In 2020, the Charlotte Hornets experienced draft lottery magic, jumping up five spots to the No. 3 position, where LaMelo Ball was waiting there for the taking after the Minnesota Timberwolves and Golden State Warriors passed on the guard. The pick immediately energized the Hornets and their fanbase.
Over 700,000 fans attended Hornets games in 2022, putting them squarely in the middle of the pack in the NBA attendance race at 15, a big jump up from 2020 when only the Timberwolves saw worse average attendance than the Hornets before COVID shut the season down.
However, if you want to keep that energy you have to win, which is why the Hornets fired head coach James Borrego in April following another disappointing loss in the play-in tournament: getting blown out by the Atlanta Hawks after experiencing a similar fate in 2021 against the Indiana Pacers.
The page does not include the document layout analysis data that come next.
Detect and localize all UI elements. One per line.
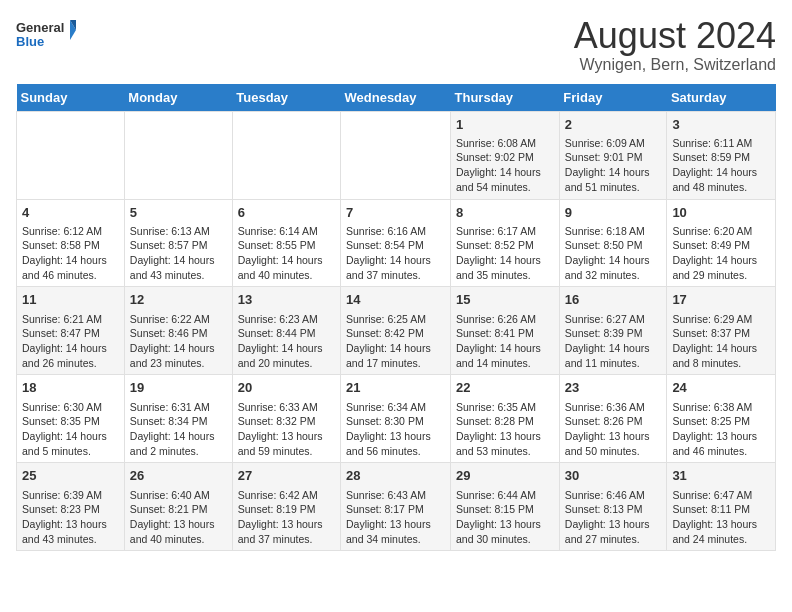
day-number: 16 xyxy=(565,291,662,309)
calendar-cell: 1Sunrise: 6:08 AMSunset: 9:02 PMDaylight… xyxy=(451,111,560,199)
calendar-cell xyxy=(232,111,340,199)
cell-text: Sunset: 8:44 PM xyxy=(238,326,335,341)
cell-text: Sunrise: 6:23 AM xyxy=(238,312,335,327)
cell-text: Sunrise: 6:22 AM xyxy=(130,312,227,327)
cell-text: Daylight: 14 hours and 2 minutes. xyxy=(130,429,227,458)
cell-text: Sunrise: 6:17 AM xyxy=(456,224,554,239)
calendar-cell: 22Sunrise: 6:35 AMSunset: 8:28 PMDayligh… xyxy=(451,375,560,463)
calendar-table: SundayMondayTuesdayWednesdayThursdayFrid… xyxy=(16,84,776,552)
page-header: General Blue August 2024 Wynigen, Bern, … xyxy=(16,16,776,74)
cell-text: Sunrise: 6:18 AM xyxy=(565,224,662,239)
calendar-cell: 7Sunrise: 6:16 AMSunset: 8:54 PMDaylight… xyxy=(341,199,451,287)
day-number: 1 xyxy=(456,116,554,134)
calendar-cell: 4Sunrise: 6:12 AMSunset: 8:58 PMDaylight… xyxy=(17,199,125,287)
cell-text: Sunset: 8:21 PM xyxy=(130,502,227,517)
calendar-cell: 2Sunrise: 6:09 AMSunset: 9:01 PMDaylight… xyxy=(559,111,667,199)
cell-text: Sunset: 8:49 PM xyxy=(672,238,770,253)
calendar-cell xyxy=(124,111,232,199)
cell-text: Sunset: 8:50 PM xyxy=(565,238,662,253)
calendar-cell: 10Sunrise: 6:20 AMSunset: 8:49 PMDayligh… xyxy=(667,199,776,287)
cell-text: Sunrise: 6:12 AM xyxy=(22,224,119,239)
cell-text: Daylight: 14 hours and 51 minutes. xyxy=(565,165,662,194)
cell-text: Sunrise: 6:47 AM xyxy=(672,488,770,503)
calendar-cell: 11Sunrise: 6:21 AMSunset: 8:47 PMDayligh… xyxy=(17,287,125,375)
header-friday: Friday xyxy=(559,84,667,112)
day-number: 9 xyxy=(565,204,662,222)
day-number: 15 xyxy=(456,291,554,309)
cell-text: Daylight: 14 hours and 48 minutes. xyxy=(672,165,770,194)
calendar-cell: 12Sunrise: 6:22 AMSunset: 8:46 PMDayligh… xyxy=(124,287,232,375)
day-number: 12 xyxy=(130,291,227,309)
cell-text: Sunset: 8:11 PM xyxy=(672,502,770,517)
calendar-header-row: SundayMondayTuesdayWednesdayThursdayFrid… xyxy=(17,84,776,112)
svg-text:General: General xyxy=(16,20,64,35)
calendar-cell: 19Sunrise: 6:31 AMSunset: 8:34 PMDayligh… xyxy=(124,375,232,463)
cell-text: Sunrise: 6:34 AM xyxy=(346,400,445,415)
cell-text: Sunset: 8:26 PM xyxy=(565,414,662,429)
cell-text: Sunset: 8:59 PM xyxy=(672,150,770,165)
cell-text: Daylight: 13 hours and 37 minutes. xyxy=(238,517,335,546)
calendar-cell: 23Sunrise: 6:36 AMSunset: 8:26 PMDayligh… xyxy=(559,375,667,463)
cell-text: Daylight: 13 hours and 56 minutes. xyxy=(346,429,445,458)
header-sunday: Sunday xyxy=(17,84,125,112)
cell-text: Sunset: 9:01 PM xyxy=(565,150,662,165)
header-thursday: Thursday xyxy=(451,84,560,112)
cell-text: Sunset: 8:54 PM xyxy=(346,238,445,253)
cell-text: Daylight: 13 hours and 40 minutes. xyxy=(130,517,227,546)
calendar-cell: 8Sunrise: 6:17 AMSunset: 8:52 PMDaylight… xyxy=(451,199,560,287)
cell-text: Sunrise: 6:14 AM xyxy=(238,224,335,239)
calendar-cell xyxy=(17,111,125,199)
cell-text: Daylight: 14 hours and 23 minutes. xyxy=(130,341,227,370)
day-number: 29 xyxy=(456,467,554,485)
cell-text: Daylight: 14 hours and 43 minutes. xyxy=(130,253,227,282)
cell-text: Sunrise: 6:39 AM xyxy=(22,488,119,503)
calendar-cell: 15Sunrise: 6:26 AMSunset: 8:41 PMDayligh… xyxy=(451,287,560,375)
cell-text: Sunrise: 6:26 AM xyxy=(456,312,554,327)
calendar-cell xyxy=(341,111,451,199)
cell-text: Daylight: 14 hours and 26 minutes. xyxy=(22,341,119,370)
cell-text: Sunset: 8:19 PM xyxy=(238,502,335,517)
calendar-week-row: 25Sunrise: 6:39 AMSunset: 8:23 PMDayligh… xyxy=(17,463,776,551)
calendar-cell: 18Sunrise: 6:30 AMSunset: 8:35 PMDayligh… xyxy=(17,375,125,463)
calendar-cell: 25Sunrise: 6:39 AMSunset: 8:23 PMDayligh… xyxy=(17,463,125,551)
calendar-cell: 9Sunrise: 6:18 AMSunset: 8:50 PMDaylight… xyxy=(559,199,667,287)
calendar-cell: 30Sunrise: 6:46 AMSunset: 8:13 PMDayligh… xyxy=(559,463,667,551)
month-year-title: August 2024 xyxy=(574,16,776,56)
cell-text: Sunrise: 6:42 AM xyxy=(238,488,335,503)
day-number: 20 xyxy=(238,379,335,397)
cell-text: Sunrise: 6:35 AM xyxy=(456,400,554,415)
day-number: 11 xyxy=(22,291,119,309)
header-saturday: Saturday xyxy=(667,84,776,112)
cell-text: Sunset: 9:02 PM xyxy=(456,150,554,165)
day-number: 22 xyxy=(456,379,554,397)
cell-text: Sunrise: 6:33 AM xyxy=(238,400,335,415)
cell-text: Sunrise: 6:44 AM xyxy=(456,488,554,503)
cell-text: Sunrise: 6:46 AM xyxy=(565,488,662,503)
cell-text: Daylight: 14 hours and 46 minutes. xyxy=(22,253,119,282)
header-monday: Monday xyxy=(124,84,232,112)
calendar-cell: 29Sunrise: 6:44 AMSunset: 8:15 PMDayligh… xyxy=(451,463,560,551)
cell-text: Daylight: 13 hours and 30 minutes. xyxy=(456,517,554,546)
cell-text: Sunset: 8:39 PM xyxy=(565,326,662,341)
calendar-cell: 31Sunrise: 6:47 AMSunset: 8:11 PMDayligh… xyxy=(667,463,776,551)
cell-text: Sunrise: 6:29 AM xyxy=(672,312,770,327)
cell-text: Sunset: 8:58 PM xyxy=(22,238,119,253)
cell-text: Daylight: 13 hours and 34 minutes. xyxy=(346,517,445,546)
cell-text: Sunrise: 6:13 AM xyxy=(130,224,227,239)
cell-text: Daylight: 14 hours and 20 minutes. xyxy=(238,341,335,370)
day-number: 7 xyxy=(346,204,445,222)
day-number: 6 xyxy=(238,204,335,222)
cell-text: Sunset: 8:32 PM xyxy=(238,414,335,429)
day-number: 23 xyxy=(565,379,662,397)
calendar-cell: 13Sunrise: 6:23 AMSunset: 8:44 PMDayligh… xyxy=(232,287,340,375)
calendar-cell: 21Sunrise: 6:34 AMSunset: 8:30 PMDayligh… xyxy=(341,375,451,463)
calendar-cell: 28Sunrise: 6:43 AMSunset: 8:17 PMDayligh… xyxy=(341,463,451,551)
day-number: 3 xyxy=(672,116,770,134)
cell-text: Sunrise: 6:20 AM xyxy=(672,224,770,239)
cell-text: Sunset: 8:57 PM xyxy=(130,238,227,253)
cell-text: Daylight: 13 hours and 53 minutes. xyxy=(456,429,554,458)
cell-text: Sunrise: 6:31 AM xyxy=(130,400,227,415)
cell-text: Sunrise: 6:16 AM xyxy=(346,224,445,239)
cell-text: Daylight: 14 hours and 5 minutes. xyxy=(22,429,119,458)
cell-text: Daylight: 14 hours and 29 minutes. xyxy=(672,253,770,282)
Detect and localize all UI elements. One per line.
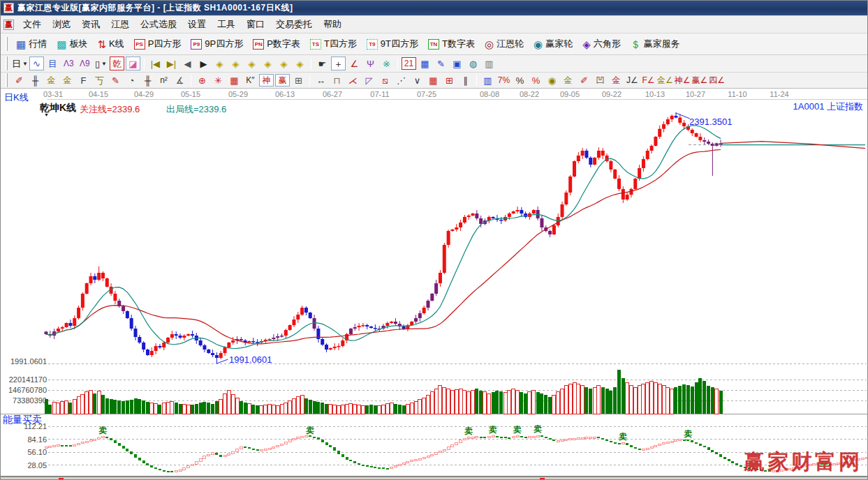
box-tool-icon[interactable]: ⊓ [330,73,344,87]
winner-service-button[interactable]: ＄赢家服务 [626,35,685,53]
cup-icon[interactable]: 凹 [593,74,608,87]
width-measure-icon[interactable]: ↔ [314,73,328,87]
gold-circle-icon[interactable]: ◉ [545,73,559,87]
menu-6[interactable]: 工具 [212,17,241,32]
arrow-lines-icon[interactable]: ⋰ [394,73,409,87]
menu-2[interactable]: 资讯 [76,17,105,32]
gold-grid2-icon[interactable]: 金 [60,74,75,87]
red-grid2-icon[interactable]: ⊞ [442,73,457,87]
first-bar-icon[interactable]: |◀ [148,57,163,70]
star-web-icon[interactable]: ✳ [211,73,226,87]
j-angle-icon[interactable]: J∠ [625,74,640,87]
edit-note-icon[interactable]: ✎ [434,57,448,70]
bottom-scroll-strip[interactable] [1,477,868,480]
hexagon-button[interactable]: ◈六角形 [578,35,626,53]
grid-lines2-icon[interactable]: ╫ [140,73,155,87]
f-grid-icon[interactable]: F [76,73,91,87]
menu-9[interactable]: 帮助 [318,17,347,32]
prev-bar-icon[interactable]: ◀ [180,57,195,70]
diamond-star-icon[interactable]: ◈ [277,57,291,70]
diamond-right-icon[interactable]: ◈ [228,57,243,70]
circle-cross-icon[interactable]: ⊕ [195,73,209,87]
shen-angle-icon[interactable]: 神∠ [675,74,691,87]
ying-icon[interactable]: 赢 [275,74,290,87]
f-angle-icon[interactable]: F∠ [641,74,656,87]
angle-measure-icon[interactable]: ∠ [347,57,362,70]
gann-tool-icon[interactable]: Ψ [363,57,378,70]
quotes-button[interactable]: ▦行情 [11,35,52,53]
trend-curve-icon[interactable]: ∿ [29,57,44,70]
percent-icon[interactable]: % [513,73,527,87]
period-day-dropdown[interactable]: 日▼ [12,57,28,70]
wave-3-icon[interactable]: Λ3 [61,57,76,70]
calculator-icon[interactable]: ▦ [418,57,432,70]
title-bar[interactable]: 赢 赢家江恩专业版[赢家内部服务平台] - [上证指数 SH1A0001-167… [1,1,868,16]
t-digit-table-button[interactable]: TNT数字表 [423,35,480,53]
kline-button[interactable]: ⇅K线 [92,35,128,53]
web-tool-icon[interactable]: ※ [379,57,394,70]
grid-lines-icon[interactable]: ╫ [28,73,43,87]
fan-lines-icon[interactable]: ⋌ [346,73,360,87]
pen-red-icon[interactable]: ✐ [577,73,591,87]
p-digit-table-button[interactable]: PNP数字表 [248,35,305,53]
last-bar-icon[interactable]: ▶| [164,57,179,70]
red-grid-icon[interactable]: ▦ [426,73,441,87]
gold-grid-icon[interactable]: 金 [44,74,59,87]
menu-8[interactable]: 交易委托 [270,17,318,32]
diamond-left-icon[interactable]: ◈ [212,57,227,70]
winner-wheel-button[interactable]: ◉赢家轮 [529,35,578,53]
menu-1[interactable]: 浏览 [47,17,76,32]
draw-pen-icon[interactable]: ✐ [12,73,27,87]
seven-percent-icon[interactable]: 7% [496,74,511,87]
p-square-button[interactable]: PSP四方形 [129,35,186,53]
fan-box-icon[interactable]: ◸ [362,73,376,87]
n-square-icon[interactable]: n² [156,74,171,87]
9p-square-button[interactable]: P99P四方形 [186,35,248,53]
hand-pan-icon[interactable]: ☛ [315,57,330,70]
menu-0[interactable]: 文件 [17,17,47,32]
menu-5[interactable]: 设置 [182,17,212,32]
si-angle-icon[interactable]: 四∠ [709,74,725,87]
diamond-cross-icon[interactable]: ◈ [260,57,275,70]
web-page-icon[interactable]: ◍ [466,57,480,70]
check-lines-icon[interactable]: ∨ [410,73,425,87]
sectors-button[interactable]: ▩板块 [52,35,92,53]
report-doc-icon[interactable]: 目 [45,57,60,70]
angle-ruler-icon[interactable]: ∡ [172,73,187,87]
diamond-expand-icon[interactable]: ◈ [244,57,259,70]
ruler-123-icon[interactable]: ⊞ [291,73,306,87]
parallel-lines-icon[interactable]: ∥ [458,73,473,87]
gold-line-icon[interactable]: 金 [561,74,575,87]
wave-9-icon[interactable]: Λ9 [78,57,92,70]
crosshair-icon[interactable]: ＋ [331,57,346,70]
diamond-move-icon[interactable]: ◈ [293,57,307,70]
gann-wheel-button[interactable]: ◎江恩轮 [480,35,529,53]
calendar-icon[interactable]: 21 [402,57,416,70]
qiankun-dropdown-icon[interactable]: ▼ [44,112,49,117]
chart-area[interactable]: 日K线 乾坤K线 ▼ 关注线=2339.6 出局线=2339.6 1A0001 … [1,89,868,477]
diagonal-box-icon[interactable]: ⧅ [378,73,392,87]
menu-3[interactable]: 江恩 [105,17,135,32]
t-square-button[interactable]: TST四方形 [305,35,362,53]
spiral-icon[interactable]: 丂 [92,73,107,87]
time-cycle-icon[interactable]: ◔ [124,73,139,87]
histogram-icon[interactable]: ▥ [480,73,495,87]
save-icon[interactable]: ▣ [450,57,464,70]
qiankun-kline-icon[interactable]: 乾 [110,57,124,70]
shen-icon[interactable]: 神 [259,74,274,87]
menu-7[interactable]: 窗口 [241,17,270,32]
gold-underline-icon[interactable]: 金 [609,74,624,87]
chart-svg[interactable] [1,89,868,477]
boxed-web-icon[interactable]: ▦ [227,73,242,87]
computer-icon[interactable]: ▥ [482,57,496,70]
volume-profile-icon[interactable]: ◪ [126,57,140,70]
pane-type-label[interactable]: 日K线 [4,91,29,104]
gold-angle-icon[interactable]: 金∠ [657,74,673,87]
next-bar-icon[interactable]: ▶ [196,57,211,70]
ying-angle-icon[interactable]: 赢∠ [692,74,708,87]
k-mark-icon[interactable]: K″ [243,74,258,87]
pen-chart-icon[interactable]: ✎ [108,73,123,87]
percent-line-icon[interactable]: % [529,73,543,87]
menu-4[interactable]: 公式选股 [135,17,182,32]
9t-square-button[interactable]: T99T四方形 [362,35,423,53]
Their first over-.500 finish since 2015-16, with a record of 43-39, wasn’t enough to save Borrego’s job.
After an extensive search, they seemed to find their man in Warriors assistant and former Brooklyn Nets head coach Kenny Atkinson, but in a bizarre turnabout on June 18, Atkinson reneged on the four-year contract he had agreed to and announced he would stay on board as the Warriors’ lead assistant, leaving Charlotte high and dry in their coaching search.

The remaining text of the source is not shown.